Slowly, but surely, I’m learning to completely ignore the general public when they call a movie “bad.” You’d think I’d know better already; ever since I was a kid I’ve loved the movies that get unanimously negative reviews.

John Erick Dowdle's 2014 film As Above, So Below is no exception to the rule. I was curious about the movie when it came out, but everyone who brought it up in conversation only had bad things to say about it. I blame the shaky cam narrative, which immediately turns some people off. It definitely couldn’t have been the story, because it was fast-paced, always interesting, and rich with mythology.

The movie follows Scarlett (Perdita Weeks), a young woman with multiple degrees and an ever-growing thirst for knowledge. She’s the type of person who can’t let a loose thread go, and much like her deceased father, her quest for truth leads her on a path to madness.

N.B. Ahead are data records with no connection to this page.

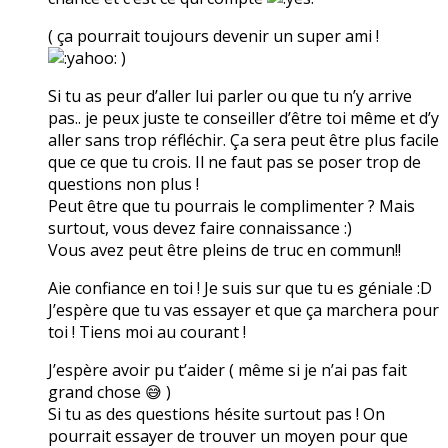
( ça pourrait toujours devenir un super ami !
)
Si tu as peur d’aller lui parler ou que tu n’y arrive
pas.. je peux juste te conseiller d’être toi même et d’y
aller sans trop réfléchir. Ça sera peut être plus facile
que ce que tu crois. Il ne faut pas se poser trop de
questions non plus !
Peut être que tu pourrais le complimenter ? Mais
surtout, vous devez faire connaissance :)
Vous avez peut être pleins de truc en commun!!
Aie confiance en toi ! Je suis sur que tu es géniale :D
J’espère que tu vas essayer et que ça marchera pour
toi ! Tiens moi au courant !
J’espère avoir pu t’aider ( même si je n’ai pas fait
grand chose 😅 )
Si tu as des questions hésite surtout pas ! On
pourrait essayer de trouver un moyen pour que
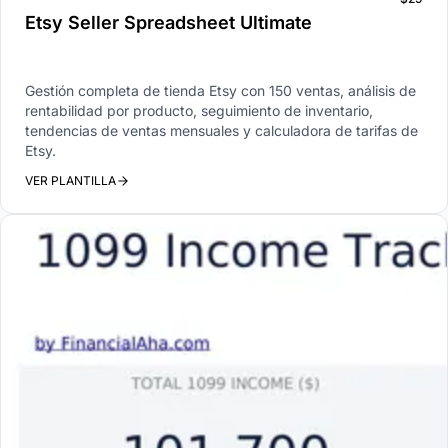
Etsy Seller Spreadsheet Ultimate
Gestión completa de tienda Etsy con 150 ventas, análisis de
rentabilidad por producto, seguimiento de inventario,
tendencias de ventas mensuales y calculadora de tarifas de
Etsy.
VER PLANTILLA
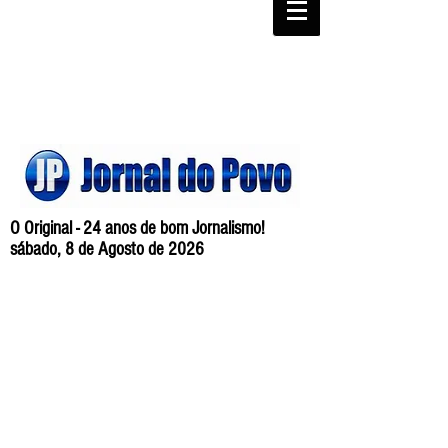
O Original - 24 anos de bom Jornalismo!
sábado, 8 de Agosto de 2026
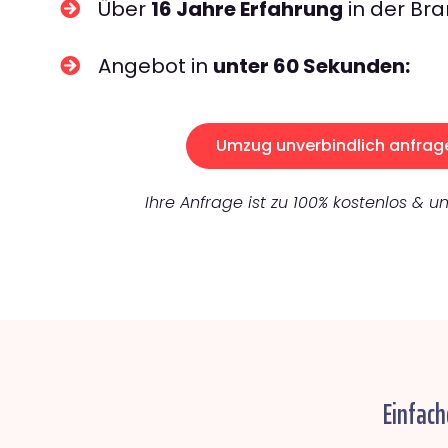
Über
16 Jahre Erfahrung
in der Bra
Angebot in
unter 60 Sekunden:
Umzug unverbindlich anfrag
Ihre Anfrage ist zu 100% kostenlos & un
Einfach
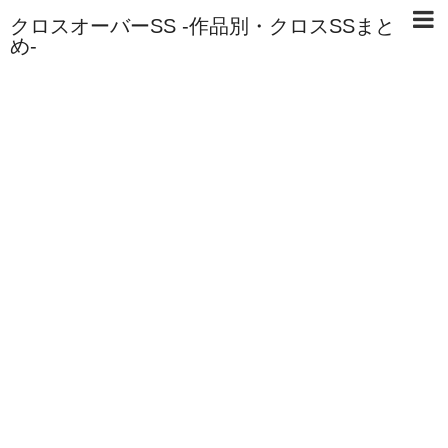
クロスオーバーSS -作品別・クロスSSまと
め-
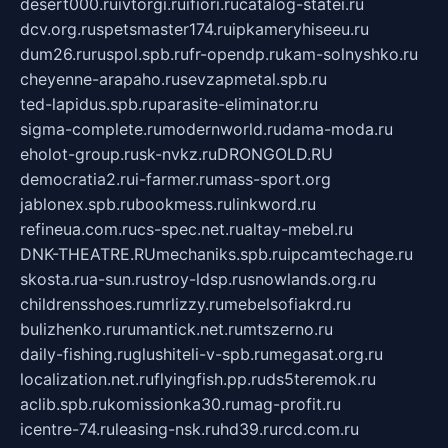
desert000.ru
ivtorgi.ru
ifiori.ru
catalog-statei.ru
dcv.org.ru
spetsmaster174.ru
ipkameryhiseeu.ru
dum26.ru
ruspol.spb.ru
fr-opendp.ru
kam-solnyshko.ru
cheyenne-arapaho.ru
sevzapmetal.spb.ru
ted-lapidus.spb.ru
parasite-eliminator.ru
sigma-complete.ru
modernworld.ru
dama-moda.ru
eholot-group.ru
sk-nvkz.ru
DRONGOLD.RU
democratia2.ru
i-farmer.ru
mass-sport.org
jablonex.spb.ru
bookmess.ru
linkword.ru
refineua.com.ru
cs-spec.net.ru
altay-mebel.ru
DNK-THEATRE.RU
mechaniks.spb.ru
ipcamtechage.ru
skosta.ru
a-sun.ru
stroy-ldsp.ru
snowlands.org.ru
childrensshoes.ru
mrlizzy.ru
mebelsofiakrd.ru
bulizhenko.ru
rumantick.net.ru
mtszerno.ru
daily-fishing.ru
glushiteli-v-spb.ru
megasat.org.ru
localization.net.ru
flyingfish.pp.ru
ds5teremok.ru
aclib.spb.ru
komissionka30.ru
mag-profit.ru
icentre-74.ru
leasing-nsk.ru
hd39.ru
rcd.com.ru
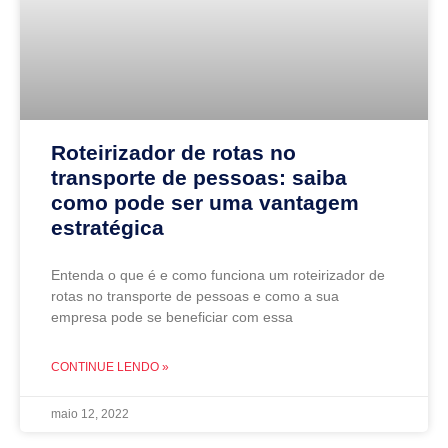
Roteirizador de rotas no
transporte de pessoas: saiba
como pode ser uma vantagem
estratégica
Entenda o que é e como funciona um roteirizador de
rotas no transporte de pessoas e como a sua
empresa pode se beneficiar com essa
CONTINUE LENDO »
maio 12, 2022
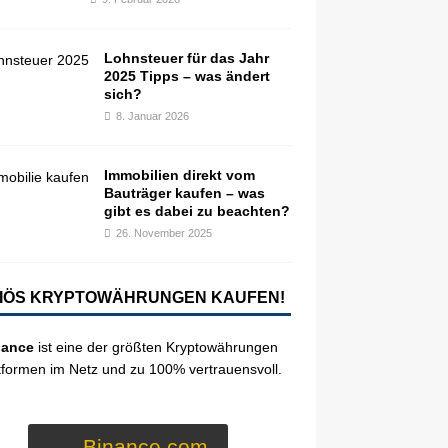
Lohnsteuer für das Jahr
2025 Tipps – was ändert
sich?
8. Januar 2026
Immobilien direkt vom
Bauträger kaufen – was
gibt es dabei zu beachten?
26. November 2025
IÖS KRYPTOWÄHRUNGEN KAUFEN!
nance
ist eine der größten Kryptowährungen
tformen im Netz und zu 100% vertrauensvoll.
Binance.com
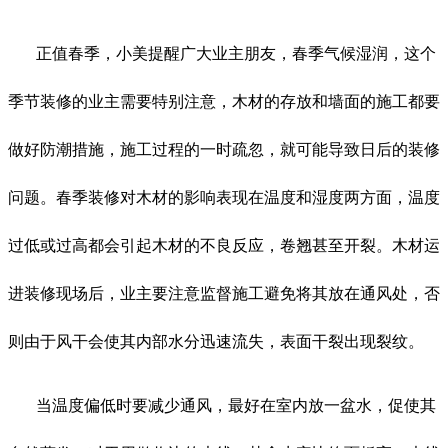
正值春季，小美提醒广大业主朋友，春季气候湿润，这个
季节装修的业主需要特别注意，木材的存放和墙面的施工都要
做好防潮措施，施工过程的一时疏忽，就可能导致日后的装修
问题。春季装修对木材的影响表现在温度和湿度两方面，温度
过低或过高都会引起木材的不良反应，卷翘甚至开裂。木材运
进装修现场后，业主要注意监督施工避免将其放在通风处，否
则由于风干会使其内部水分迅速流失，表面干裂出现裂纹。
当温度偏低时要减少通风，最好在室内放一盆水，促使其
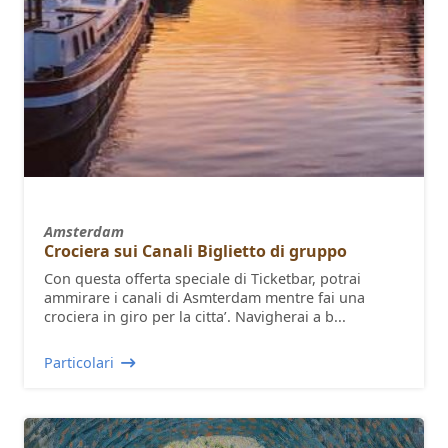
Amsterdam
Crociera sui Canali Biglietto di gruppo
Con questa offerta speciale di Ticketbar, potrai
ammirare i canali di Asmterdam mentre fai una
crociera in giro per la citta’. Navigherai a b...
Particolari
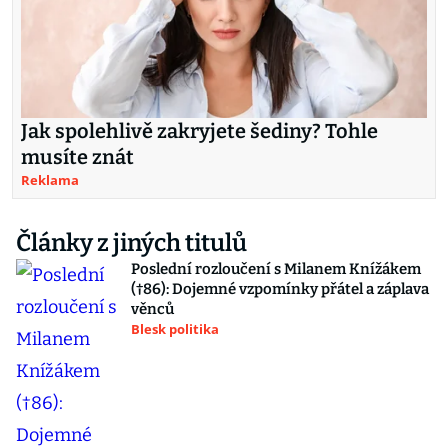
Jak spolehlivě zakryjete šediny? Tohle
musíte znát
Reklama
Články z jiných titulů
Poslední rozloučení s Milanem Knížákem
(†86): Dojemné vzpomínky přátel a záplava
věnců
Blesk politika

Scarlett has discovered evidence of the fabled Philosopher’s Stone. Although her friends know the dangers she’s willing to put herself through in the name of truth, she gathers a small and reluctant group to venture into the catacombs below Paris. Unfortunately, the dangers below the surface are much more than physical…Scarlett and her friends will risk damnation itself.

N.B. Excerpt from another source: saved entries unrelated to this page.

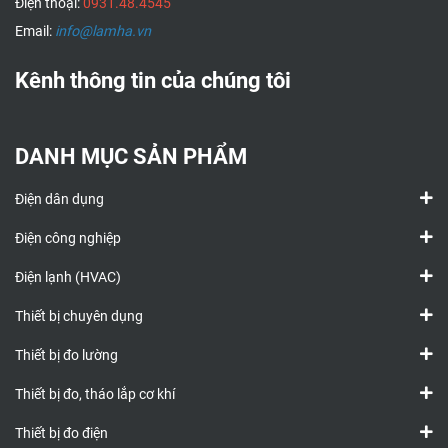
Điện thoại:
0931.48.4545
Email:
info@lamha.vn
Kênh thông tin của chúng tôi
DANH MỤC SẢN PHẨM
Điện dân dụng
Điện công nghiệp
Điện lạnh (HVAC)
Thiết bị chuyên dụng
Thiết bị đo lường
Thiết bị đo, tháo lắp cơ khí
Thiết bị đo điện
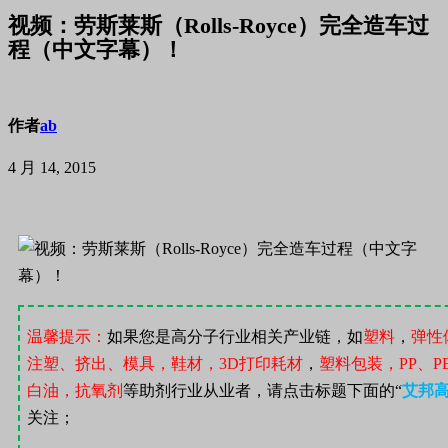
视频：劳斯莱斯（Rolls-Royce）完全造车过
程（中文字幕）！
作者
ab
4 月 14, 2015
温馨提示：
如果您是高分子行业相关产业链，如
塑料
，
弹性
注塑、挤出、模具，鞋材，
3D
打印耗材
，
塑料包装，
PP
、
P
白油，抗氧剂
等助剂行业从业者，请点击标题下面的“
艾邦
关注；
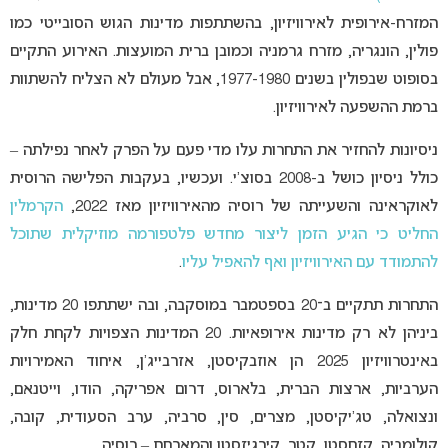
המזרח-אירופית לאירוויזיון, בהשתתפות מדינות הגוש הסובייטי כמו
פולין, הונגריה, מזרח גרמניה וכמובן ברית המועצות. האירוע התקיים
בסופוט שבפולין בשנים 1977-1980, אבל מעולם לא הצליח להשתוות
ברמת ההשפעה לאירוויזיון.
ניסיונות להחזיר את התחרות עלו מדי פעם על הפרק לאחר נפילתה –
כולל ניסיון כושל ב-2008 בסוצ’י. ועכשיו, בעקבות הפלישה הרוסית
לאוקראינה והשעייתה של רוסיה מהאירוויזיון מאז 2022,
הקרמלין
החליט כי הגיע הזמן ליצור מחדש פלטפורמה מוזיקלית שתוכל
להתמודד עם האירוויזיון ואף להאפיל עליו
.
התחרות תתקיים ב־20 בספטמבר במוסקבה, ובה ישתתפו 20 מדינות,
ביניהן לא רק מדינות אירופאיות. 20 המדינות הצפויות לקחת חלק
באינטרוויזיון 2025 הן אוזבקיסטן, אזרבייג’ן, איחוד האמירויות
הערביות, ארצות הברית, בלארוס, דרום אפריקה, הודו, וייטנאם,
ונצואלה, טג’יקיסטן, מצרים, סין, סרביה, ערב הסעודית, קובה,
קולומביה, קזחסטן, קטר, קירגיזסטן והמארחת – רוסיה.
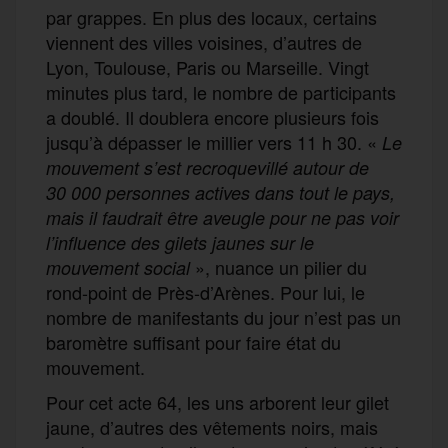
par grappes. En plus des locaux, certains
viennent des villes voisines, d’autres de
Lyon, Toulouse, Paris ou Marseille. Vingt
minutes plus tard, le nombre de participants
a doublé. Il doublera encore plusieurs fois
jusqu’à dépasser le millier vers 11 h 30. «
Le
mouvement s’est recroquevillé autour de
30 000 personnes actives dans tout le pays,
mais il faudrait être aveugle pour ne pas voir
l’influence des gilets jaunes sur le
», nuance un pilier du
mouvement social
rond-point de Près-d’Arènes. Pour lui, le
nombre de manifestants du jour n’est pas un
baromètre suffisant pour faire état du
mouvement.
Pour cet acte 64, les uns arborent leur gilet
jaune, d’autres des vêtements noirs, mais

As Above, So Below felt a lot like a horror spinoff of the Uncharted video game series. In fact, I’ll bet it’s at least twice as true to the game as the upcoming movie starring Tom Holland, even if it’s an incidental similarity. I was intrigued throughout the entire movie, and I haven’t been this excited about death traps and psychological torture since the first few Saw movies were in theaters.

The movie is found footage, and the reasoning for this narrative framing is Scarlett is being filmed for a documentary about her search for the Philosopher’s Stone. Although Lord Voldemort doesn’t appear at all (sorry, Potterheads), the movie is particularly scary when the main focus is on things like claustrophobia rather than demons and other lurking creatures.

All in all, As Above, So Below is an immensely unnerving experience, and I feel like it deserves to be revisited by horror fans who initially dismissed it. I mean, Scarlett’s willing to risk life and soul to find a stone…can’t you risk 90 minutes to find a heart?